The UAE and 11 Arab nations have launched the first Arab Space Coordination Group to develop an advanced satellite to monitor earth, environment and climate.
The Arab Space Coordination Group will develop the new 813 multi-spectral satellite to monitor the Earth and measure the environmental and climatic elements in several Arab countries, according to the UAE Space Agency.
It will also be used to monitor vegetation, soil types, minerals and water sources, measuring greenhouse gases, pollution and dust levels.
The 11 countries involved in the programme include Jordan, Bahrain, Morocco and Egypt.
UAE vice-president and Prime Minister Shaikh Mohammad Bin Rashid Al Maktoum said: “Today, at the Global Space Congress in Abu Dhabi, we attended the signing of a charter to establish the first Arab body for space cooperation, bringing together 11 Arab states.
“We are currently working on the Emirates Mars Mission, the first exploration mission to be conducted by an Arab and Islamic nation to Mars.”
“A few months ago, we launched the first satellite fully developed by UAE citizens, and we are currently working on the Emirates Mars Mission, the first exploration mission to be conducted by an Arab and Islamic nation to Mars.”
The latest announcement comes after a charter was signed to establish the Arab Space Coordination Group at the Global Space Congress.

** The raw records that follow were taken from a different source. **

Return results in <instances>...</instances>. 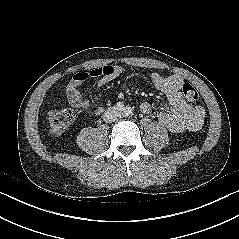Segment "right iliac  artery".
Instances as JSON below:
<instances>
[{"instance_id": "right-iliac-artery-1", "label": "right iliac artery", "mask_w": 239, "mask_h": 239, "mask_svg": "<svg viewBox=\"0 0 239 239\" xmlns=\"http://www.w3.org/2000/svg\"><path fill=\"white\" fill-rule=\"evenodd\" d=\"M115 109H117V110H119V111H123V110H124V105H123V103L118 102V103L115 105Z\"/></svg>"}]
</instances>
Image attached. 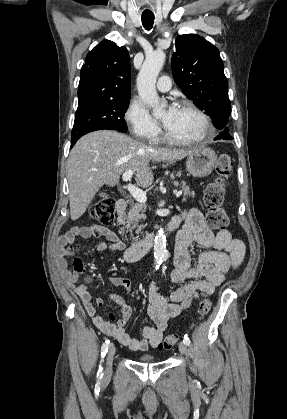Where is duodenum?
I'll list each match as a JSON object with an SVG mask.
<instances>
[{
	"instance_id": "1",
	"label": "duodenum",
	"mask_w": 287,
	"mask_h": 419,
	"mask_svg": "<svg viewBox=\"0 0 287 419\" xmlns=\"http://www.w3.org/2000/svg\"><path fill=\"white\" fill-rule=\"evenodd\" d=\"M127 208V201L120 199L117 201L116 210L119 214L123 213ZM174 227L170 225L167 230L171 231ZM155 234L151 233L143 239L134 242L124 250V259L127 262H134L144 256L152 247Z\"/></svg>"
}]
</instances>
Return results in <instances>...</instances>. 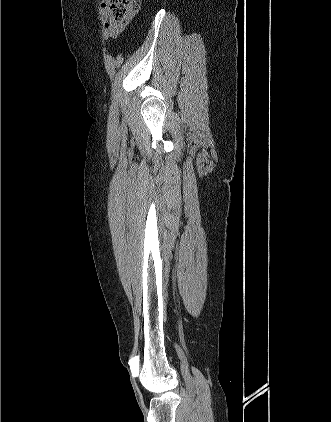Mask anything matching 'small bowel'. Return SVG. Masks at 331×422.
I'll list each match as a JSON object with an SVG mask.
<instances>
[{"label":"small bowel","mask_w":331,"mask_h":422,"mask_svg":"<svg viewBox=\"0 0 331 422\" xmlns=\"http://www.w3.org/2000/svg\"><path fill=\"white\" fill-rule=\"evenodd\" d=\"M101 14L104 20L105 37L118 38L125 32V25L114 22L109 13L107 0H102Z\"/></svg>","instance_id":"1"}]
</instances>
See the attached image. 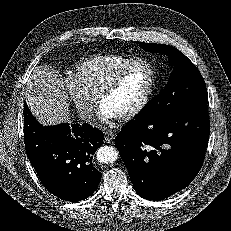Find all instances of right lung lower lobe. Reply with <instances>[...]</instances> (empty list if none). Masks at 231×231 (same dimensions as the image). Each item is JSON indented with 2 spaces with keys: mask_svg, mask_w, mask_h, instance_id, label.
<instances>
[{
  "mask_svg": "<svg viewBox=\"0 0 231 231\" xmlns=\"http://www.w3.org/2000/svg\"><path fill=\"white\" fill-rule=\"evenodd\" d=\"M26 153L42 184L65 201L86 199L97 189L101 173L93 166L103 132L90 124L42 126L24 103Z\"/></svg>",
  "mask_w": 231,
  "mask_h": 231,
  "instance_id": "obj_1",
  "label": "right lung lower lobe"
}]
</instances>
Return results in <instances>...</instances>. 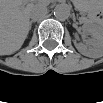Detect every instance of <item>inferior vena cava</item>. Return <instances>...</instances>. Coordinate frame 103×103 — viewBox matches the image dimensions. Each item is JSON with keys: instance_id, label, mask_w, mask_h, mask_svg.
Segmentation results:
<instances>
[{"instance_id": "inferior-vena-cava-1", "label": "inferior vena cava", "mask_w": 103, "mask_h": 103, "mask_svg": "<svg viewBox=\"0 0 103 103\" xmlns=\"http://www.w3.org/2000/svg\"><path fill=\"white\" fill-rule=\"evenodd\" d=\"M45 13H46L45 6L36 7L33 10H31L30 17L33 20L41 19L45 15Z\"/></svg>"}]
</instances>
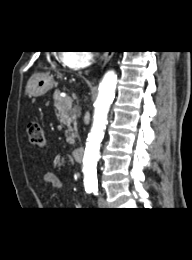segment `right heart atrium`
<instances>
[{
  "mask_svg": "<svg viewBox=\"0 0 192 260\" xmlns=\"http://www.w3.org/2000/svg\"><path fill=\"white\" fill-rule=\"evenodd\" d=\"M92 55L87 51H66L61 54L63 64L71 69L83 68L90 63Z\"/></svg>",
  "mask_w": 192,
  "mask_h": 260,
  "instance_id": "obj_1",
  "label": "right heart atrium"
}]
</instances>
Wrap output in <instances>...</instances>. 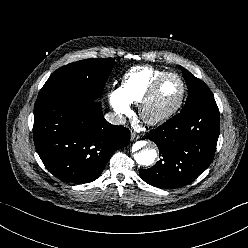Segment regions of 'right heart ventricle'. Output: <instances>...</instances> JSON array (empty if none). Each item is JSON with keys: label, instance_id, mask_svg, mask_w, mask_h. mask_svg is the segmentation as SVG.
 I'll return each mask as SVG.
<instances>
[{"label": "right heart ventricle", "instance_id": "e07e8e85", "mask_svg": "<svg viewBox=\"0 0 248 248\" xmlns=\"http://www.w3.org/2000/svg\"><path fill=\"white\" fill-rule=\"evenodd\" d=\"M164 73L150 66L133 67L124 75L121 90L130 103H141L154 81Z\"/></svg>", "mask_w": 248, "mask_h": 248}]
</instances>
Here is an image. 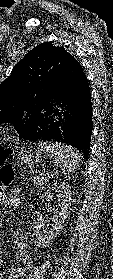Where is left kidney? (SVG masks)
I'll use <instances>...</instances> for the list:
<instances>
[{
	"instance_id": "obj_1",
	"label": "left kidney",
	"mask_w": 113,
	"mask_h": 279,
	"mask_svg": "<svg viewBox=\"0 0 113 279\" xmlns=\"http://www.w3.org/2000/svg\"><path fill=\"white\" fill-rule=\"evenodd\" d=\"M56 194L60 202V210L54 212L52 218L53 225L49 230L41 231L42 219L40 213H35L33 222V235L35 236V243L38 247L45 248L48 244L54 241L59 231L63 228L65 221L69 215L71 206V186L65 183L55 182L53 185L42 194L41 199L50 200Z\"/></svg>"
}]
</instances>
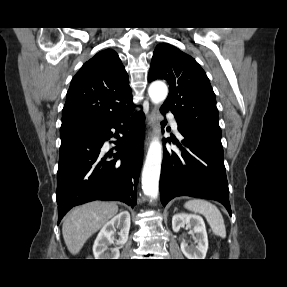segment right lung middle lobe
Listing matches in <instances>:
<instances>
[{"instance_id":"obj_1","label":"right lung middle lobe","mask_w":287,"mask_h":287,"mask_svg":"<svg viewBox=\"0 0 287 287\" xmlns=\"http://www.w3.org/2000/svg\"><path fill=\"white\" fill-rule=\"evenodd\" d=\"M91 127H92L91 125H86V124H72V125L62 126L60 129V137L64 138L70 135L88 132L90 131Z\"/></svg>"}]
</instances>
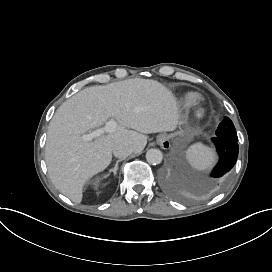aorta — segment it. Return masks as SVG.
Here are the masks:
<instances>
[{
  "mask_svg": "<svg viewBox=\"0 0 272 272\" xmlns=\"http://www.w3.org/2000/svg\"><path fill=\"white\" fill-rule=\"evenodd\" d=\"M163 156L160 150L150 149L146 153V160L152 165H158L162 162Z\"/></svg>",
  "mask_w": 272,
  "mask_h": 272,
  "instance_id": "aorta-1",
  "label": "aorta"
}]
</instances>
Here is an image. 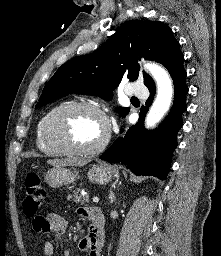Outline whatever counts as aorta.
Instances as JSON below:
<instances>
[{"mask_svg":"<svg viewBox=\"0 0 221 256\" xmlns=\"http://www.w3.org/2000/svg\"><path fill=\"white\" fill-rule=\"evenodd\" d=\"M145 68L150 72L156 81L157 96L145 119V126H155L168 111L174 93L173 84L169 74L160 66L154 63H147Z\"/></svg>","mask_w":221,"mask_h":256,"instance_id":"762f6f07","label":"aorta"}]
</instances>
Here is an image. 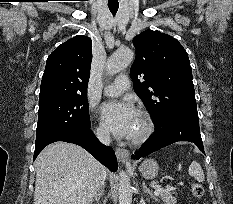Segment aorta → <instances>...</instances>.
Returning <instances> with one entry per match:
<instances>
[{
	"label": "aorta",
	"instance_id": "aorta-1",
	"mask_svg": "<svg viewBox=\"0 0 233 204\" xmlns=\"http://www.w3.org/2000/svg\"><path fill=\"white\" fill-rule=\"evenodd\" d=\"M134 53L130 48H120L107 60L106 70L108 74H116L125 69L133 60ZM119 204L132 203V187L130 178L126 172H119Z\"/></svg>",
	"mask_w": 233,
	"mask_h": 204
}]
</instances>
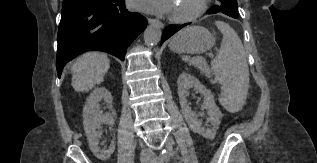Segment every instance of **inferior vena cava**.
<instances>
[{
    "label": "inferior vena cava",
    "mask_w": 317,
    "mask_h": 163,
    "mask_svg": "<svg viewBox=\"0 0 317 163\" xmlns=\"http://www.w3.org/2000/svg\"><path fill=\"white\" fill-rule=\"evenodd\" d=\"M143 154H144V155H151V152H150V151H147V150H144V151H143Z\"/></svg>",
    "instance_id": "inferior-vena-cava-1"
}]
</instances>
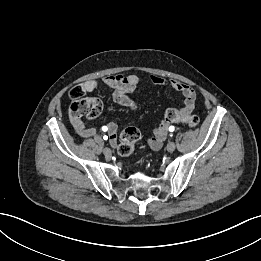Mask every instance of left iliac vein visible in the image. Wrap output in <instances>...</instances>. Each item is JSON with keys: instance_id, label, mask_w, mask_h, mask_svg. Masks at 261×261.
<instances>
[{"instance_id": "left-iliac-vein-1", "label": "left iliac vein", "mask_w": 261, "mask_h": 261, "mask_svg": "<svg viewBox=\"0 0 261 261\" xmlns=\"http://www.w3.org/2000/svg\"><path fill=\"white\" fill-rule=\"evenodd\" d=\"M176 148V145L173 141L168 142L166 149L168 152H173Z\"/></svg>"}]
</instances>
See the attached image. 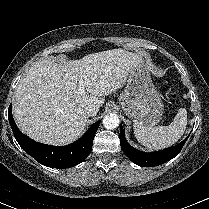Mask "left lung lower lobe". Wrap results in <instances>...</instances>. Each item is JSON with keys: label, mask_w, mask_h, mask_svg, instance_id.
I'll return each mask as SVG.
<instances>
[{"label": "left lung lower lobe", "mask_w": 209, "mask_h": 209, "mask_svg": "<svg viewBox=\"0 0 209 209\" xmlns=\"http://www.w3.org/2000/svg\"><path fill=\"white\" fill-rule=\"evenodd\" d=\"M187 138L176 146L152 153H145L133 148L125 138L124 129L120 128V145L125 155L141 167L161 165L176 157L183 148Z\"/></svg>", "instance_id": "obj_1"}]
</instances>
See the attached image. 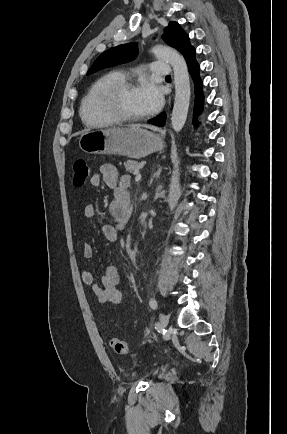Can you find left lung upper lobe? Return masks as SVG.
<instances>
[{
	"label": "left lung upper lobe",
	"mask_w": 287,
	"mask_h": 434,
	"mask_svg": "<svg viewBox=\"0 0 287 434\" xmlns=\"http://www.w3.org/2000/svg\"><path fill=\"white\" fill-rule=\"evenodd\" d=\"M163 35L168 45L182 53L185 59L195 54V49L189 42V37L177 22H170ZM138 54L137 44L128 43L113 47L102 53L93 63L87 75L103 68L129 62Z\"/></svg>",
	"instance_id": "left-lung-upper-lobe-1"
}]
</instances>
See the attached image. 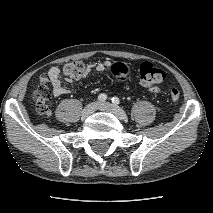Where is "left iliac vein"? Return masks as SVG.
I'll use <instances>...</instances> for the list:
<instances>
[{
  "label": "left iliac vein",
  "mask_w": 213,
  "mask_h": 213,
  "mask_svg": "<svg viewBox=\"0 0 213 213\" xmlns=\"http://www.w3.org/2000/svg\"><path fill=\"white\" fill-rule=\"evenodd\" d=\"M98 108L102 111L111 112V113L115 114L121 120L127 119V115L124 112V110L117 105H114V104H111L108 102H104V103H100L98 105Z\"/></svg>",
  "instance_id": "1"
}]
</instances>
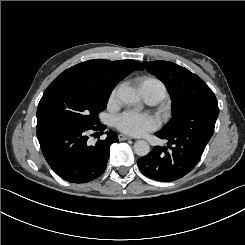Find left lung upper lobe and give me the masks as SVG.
Returning <instances> with one entry per match:
<instances>
[{
    "label": "left lung upper lobe",
    "instance_id": "obj_1",
    "mask_svg": "<svg viewBox=\"0 0 245 245\" xmlns=\"http://www.w3.org/2000/svg\"><path fill=\"white\" fill-rule=\"evenodd\" d=\"M148 72L166 86L172 100L173 119L161 130L164 133L184 129L190 122L219 114L217 99L206 83L189 70L168 61L143 62Z\"/></svg>",
    "mask_w": 245,
    "mask_h": 245
}]
</instances>
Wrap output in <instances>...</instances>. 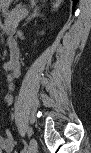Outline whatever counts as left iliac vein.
<instances>
[{
  "instance_id": "4c4485c4",
  "label": "left iliac vein",
  "mask_w": 91,
  "mask_h": 153,
  "mask_svg": "<svg viewBox=\"0 0 91 153\" xmlns=\"http://www.w3.org/2000/svg\"><path fill=\"white\" fill-rule=\"evenodd\" d=\"M37 148H38L37 141L34 138H32L30 140V149H29V152L30 153H36L37 152Z\"/></svg>"
}]
</instances>
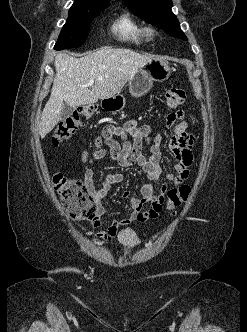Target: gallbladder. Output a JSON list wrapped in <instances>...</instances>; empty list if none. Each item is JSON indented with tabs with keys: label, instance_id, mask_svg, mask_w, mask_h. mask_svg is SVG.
I'll return each mask as SVG.
<instances>
[{
	"label": "gallbladder",
	"instance_id": "bac80fb5",
	"mask_svg": "<svg viewBox=\"0 0 247 332\" xmlns=\"http://www.w3.org/2000/svg\"><path fill=\"white\" fill-rule=\"evenodd\" d=\"M74 111V108L71 107L70 105L64 103L61 109V113L60 116L62 119L67 118L68 116H70Z\"/></svg>",
	"mask_w": 247,
	"mask_h": 332
}]
</instances>
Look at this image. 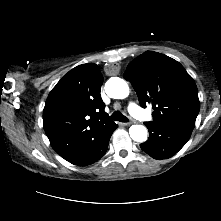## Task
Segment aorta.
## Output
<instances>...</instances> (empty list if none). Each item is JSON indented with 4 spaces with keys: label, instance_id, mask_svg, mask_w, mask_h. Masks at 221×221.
Wrapping results in <instances>:
<instances>
[{
    "label": "aorta",
    "instance_id": "762f6f07",
    "mask_svg": "<svg viewBox=\"0 0 221 221\" xmlns=\"http://www.w3.org/2000/svg\"><path fill=\"white\" fill-rule=\"evenodd\" d=\"M107 95L114 99H124L129 95L127 82L118 77L110 78L105 84ZM130 137L136 142H145L148 137L147 129L144 125H132L129 128Z\"/></svg>",
    "mask_w": 221,
    "mask_h": 221
}]
</instances>
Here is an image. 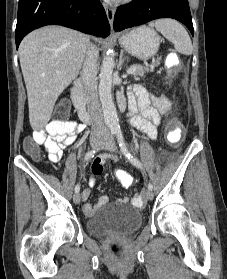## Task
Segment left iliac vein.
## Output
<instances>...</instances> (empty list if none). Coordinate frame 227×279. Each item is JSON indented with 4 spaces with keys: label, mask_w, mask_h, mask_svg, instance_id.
Returning a JSON list of instances; mask_svg holds the SVG:
<instances>
[{
    "label": "left iliac vein",
    "mask_w": 227,
    "mask_h": 279,
    "mask_svg": "<svg viewBox=\"0 0 227 279\" xmlns=\"http://www.w3.org/2000/svg\"><path fill=\"white\" fill-rule=\"evenodd\" d=\"M102 147L106 150L116 152V144L114 140L107 139L105 143H103ZM146 197L148 200H152L154 197L153 191L148 189L146 191Z\"/></svg>",
    "instance_id": "obj_1"
}]
</instances>
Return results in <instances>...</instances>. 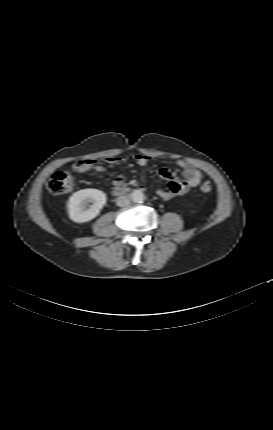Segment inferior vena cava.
I'll return each mask as SVG.
<instances>
[{"instance_id":"602c4592","label":"inferior vena cava","mask_w":273,"mask_h":430,"mask_svg":"<svg viewBox=\"0 0 273 430\" xmlns=\"http://www.w3.org/2000/svg\"><path fill=\"white\" fill-rule=\"evenodd\" d=\"M116 202L119 207H127L130 204V200L127 196L118 197Z\"/></svg>"}]
</instances>
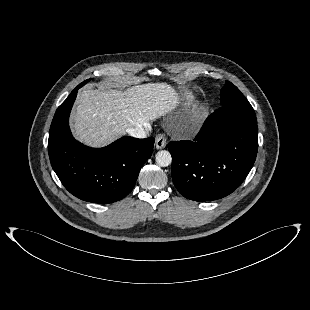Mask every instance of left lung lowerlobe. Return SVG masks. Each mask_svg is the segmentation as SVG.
Here are the masks:
<instances>
[{
    "label": "left lung lower lobe",
    "mask_w": 310,
    "mask_h": 310,
    "mask_svg": "<svg viewBox=\"0 0 310 310\" xmlns=\"http://www.w3.org/2000/svg\"><path fill=\"white\" fill-rule=\"evenodd\" d=\"M172 180L195 201H211L232 193L250 172L258 150L255 112L246 101L217 109L193 141H172Z\"/></svg>",
    "instance_id": "0a47b994"
}]
</instances>
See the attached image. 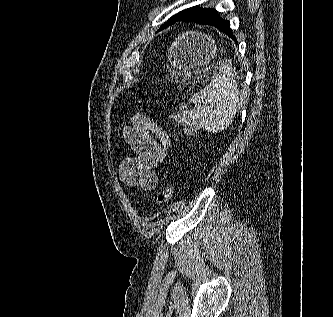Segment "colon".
<instances>
[{
  "label": "colon",
  "mask_w": 333,
  "mask_h": 317,
  "mask_svg": "<svg viewBox=\"0 0 333 317\" xmlns=\"http://www.w3.org/2000/svg\"><path fill=\"white\" fill-rule=\"evenodd\" d=\"M193 132H194V127L191 125L186 126L184 129V133L188 136L193 134ZM173 192H174L173 187L170 184H165L161 188L159 194L157 195L155 204L162 205L168 202L172 198Z\"/></svg>",
  "instance_id": "1"
}]
</instances>
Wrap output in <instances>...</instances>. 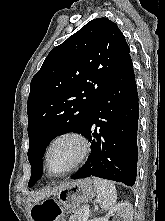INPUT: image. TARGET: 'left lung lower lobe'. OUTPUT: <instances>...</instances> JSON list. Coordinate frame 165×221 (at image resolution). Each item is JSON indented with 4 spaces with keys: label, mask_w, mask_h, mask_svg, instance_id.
<instances>
[{
    "label": "left lung lower lobe",
    "mask_w": 165,
    "mask_h": 221,
    "mask_svg": "<svg viewBox=\"0 0 165 221\" xmlns=\"http://www.w3.org/2000/svg\"><path fill=\"white\" fill-rule=\"evenodd\" d=\"M138 92L131 57L107 85L80 133L91 156L72 179L96 176L133 186L137 174Z\"/></svg>",
    "instance_id": "1"
}]
</instances>
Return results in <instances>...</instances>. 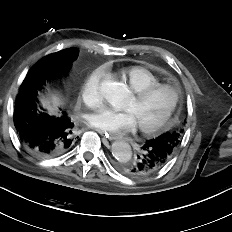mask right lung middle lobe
Listing matches in <instances>:
<instances>
[{
    "label": "right lung middle lobe",
    "instance_id": "1",
    "mask_svg": "<svg viewBox=\"0 0 232 232\" xmlns=\"http://www.w3.org/2000/svg\"><path fill=\"white\" fill-rule=\"evenodd\" d=\"M76 57V51L69 49H64V51L61 50L43 57L29 70L21 84L19 94L23 89L29 87L35 88L38 92L42 89L46 82L61 73L67 72L70 68V64L76 59Z\"/></svg>",
    "mask_w": 232,
    "mask_h": 232
}]
</instances>
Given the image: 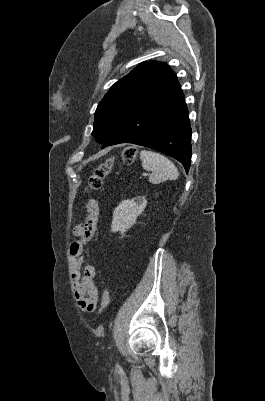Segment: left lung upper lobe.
<instances>
[{"instance_id":"1","label":"left lung upper lobe","mask_w":265,"mask_h":401,"mask_svg":"<svg viewBox=\"0 0 265 401\" xmlns=\"http://www.w3.org/2000/svg\"><path fill=\"white\" fill-rule=\"evenodd\" d=\"M177 81L175 73L163 62L139 64L112 85L99 103L92 135L104 144L141 108L157 98Z\"/></svg>"}]
</instances>
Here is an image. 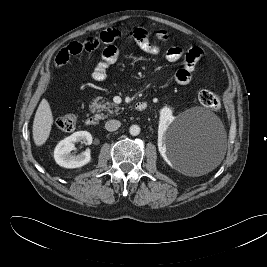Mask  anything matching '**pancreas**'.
Segmentation results:
<instances>
[{"instance_id":"cf45deb5","label":"pancreas","mask_w":267,"mask_h":267,"mask_svg":"<svg viewBox=\"0 0 267 267\" xmlns=\"http://www.w3.org/2000/svg\"><path fill=\"white\" fill-rule=\"evenodd\" d=\"M99 100H101V97H97L92 103H91V108L93 109V111H96L97 112H101V111H108L109 113H117L119 111V107L112 103V102H105L103 103L102 102H99ZM114 108V109H112ZM101 118H106L107 115H103V114H100Z\"/></svg>"}]
</instances>
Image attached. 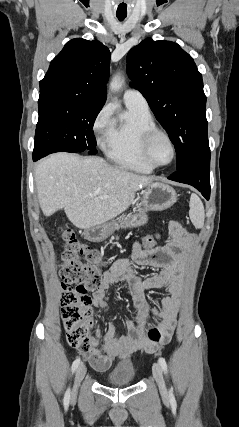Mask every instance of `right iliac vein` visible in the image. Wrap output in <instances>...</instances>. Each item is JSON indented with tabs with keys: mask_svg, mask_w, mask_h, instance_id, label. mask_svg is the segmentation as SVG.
<instances>
[{
	"mask_svg": "<svg viewBox=\"0 0 239 427\" xmlns=\"http://www.w3.org/2000/svg\"><path fill=\"white\" fill-rule=\"evenodd\" d=\"M85 374H86V367H85V365L81 364L78 367L76 374H75L74 385H73V389H72V397L73 398L77 395L79 385H80L81 381L83 380Z\"/></svg>",
	"mask_w": 239,
	"mask_h": 427,
	"instance_id": "obj_1",
	"label": "right iliac vein"
}]
</instances>
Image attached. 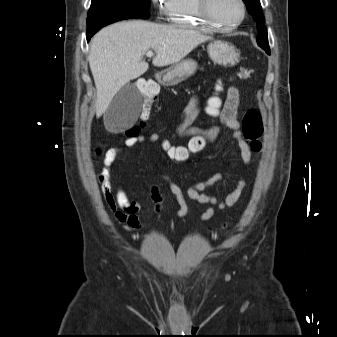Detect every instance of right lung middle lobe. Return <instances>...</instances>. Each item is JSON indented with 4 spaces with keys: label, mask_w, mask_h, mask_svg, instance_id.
Listing matches in <instances>:
<instances>
[{
    "label": "right lung middle lobe",
    "mask_w": 337,
    "mask_h": 337,
    "mask_svg": "<svg viewBox=\"0 0 337 337\" xmlns=\"http://www.w3.org/2000/svg\"><path fill=\"white\" fill-rule=\"evenodd\" d=\"M150 0H92L87 24L102 18H149Z\"/></svg>",
    "instance_id": "obj_1"
}]
</instances>
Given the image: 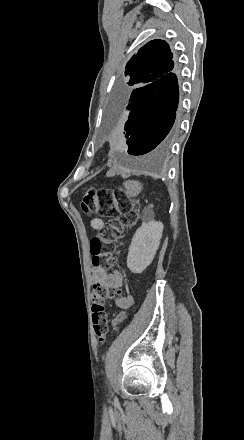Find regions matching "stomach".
Segmentation results:
<instances>
[{
	"label": "stomach",
	"instance_id": "1",
	"mask_svg": "<svg viewBox=\"0 0 244 440\" xmlns=\"http://www.w3.org/2000/svg\"><path fill=\"white\" fill-rule=\"evenodd\" d=\"M123 188L126 196H138L142 192L143 184L135 182V180H128V182H123Z\"/></svg>",
	"mask_w": 244,
	"mask_h": 440
}]
</instances>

Funded by the UAE Space Agency, the new satellite will be designed and manufactured by Arab engineers at the National Space Science and Technology Center facilities located at the United Arab Emirates University in Al Ain.
The satellite development will be carried out for a period of three years. With a polar orbit of 600km, it will have a five-year lifespan.
A ground station in the UAE and receiving stations in a number of Arab countries will obtain the data.
UAE Space Agency director-general Dr Mohammed Al Ahbabi said that the satellite aims to address global climate and environmental issues.